Der Kampf zwischen Public Choice und den Mainstream-Ökonomen wird wahrscheinlich nicht aus empirischen Gründen entschieden werden, da es reichlich Beweise gibt, die beide Seiten unterstützen. Zwei veröffentlichte Überlegungen von Joseph Stiglitz und Joel Slemrod sind aufschlussreich.5
Stiglitz, ein Nobelpreisträger, hat in den letzten 50 Jahren so viel wie kein anderer Ökonom zur Mainstream-Theorie des öffentlichen Sektors beigetragen. Als er gebeten wurde, über seine Jahre im Council of Economic Advisors zu reflektieren, antwortete er mit einem Papier, in dem er beschrieb, warum die Regierung solche Schwierigkeiten hat, politische Maßnahmen zu ergreifen, die aus der Sicht des Mainstreams so eindeutig vorteilhaft sind. Das Problem, so Stiglitz, besteht darin, dass sich allzu viele Regierungsbeamte so verhalten, wie Buchanan es sagte. Sie verfolgen und schützen eher ihre Eigeninteressen als das öffentliche Interesse, indem sie beispielsweise ihre privaten Informationen geheim halten, wenn dies zu ihrem persönlichen Vorteil ist. Stiglitz ist der Ansicht, dass die Regierung insgesamt einen enormen Nutzen hat, aber nicht annähernd so viel, wie sie sein könnte, wenn die Beamten konsequenter auf das Gemeinwohl bedacht wären.

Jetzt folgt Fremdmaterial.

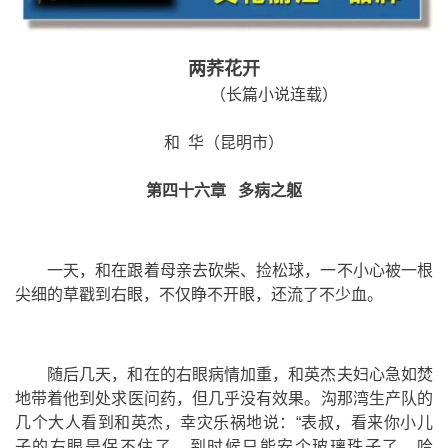
两荞花开
（长篇小说连载）
和 华（昆明市）
第四十六章 多病之躯
一天，和在跟着母亲去砍柴、捡松球，一不小心被一根
尖细的草戳到右眼，不仅睁不开眼，还流了不少血。
随后几天，和在的右眼病情加重，和英杰夫妇心急如焚
地带着他到处求医问药，但几乎没有效果。沟那湾生产队的
几个大人看到和英杰，幸灾乐祸地说：“表叔，看来你小儿
子的右眼是保不住了，到时候只能安个玻璃珠子了。哈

Joel Slemrod hat in den letzten 35 Jahren einen wichtigen Beitrag zur Mainstream-Steuertheorie und -politik geleistet. Kürzlich hat er spekuliert, dass ein von anderen gelenktes, bürgerlich gesinntes Verhalten viel mehr als nur eine freundlichere und sanftere Gesellschaft hervorbringen könnte. Er verweist auf einige Studien, die eine positive Beziehung zwischen Wirtschaftswachstum und Wohlstand und dem, was er als Sozialkapital bezeichnet, aufzeigen, also etwa das Maß an Vertrauen in andere, die Bereitschaft, die Regeln der Gesellschaft zu befolgen, und bürgerliches Verhalten. Die Variablen des Sozialkapitals in diesen Studien werden durch Umfragen ermittelt. Ein Zusammenhang zwischen staatsbürgerlichem, auf andere ausgerichteten Verhalten und Wirtschaftswachstum wäre ein wichtiger Impuls für die Mainstream-Perspektive, wenn sie einer weiteren Analyse standhält.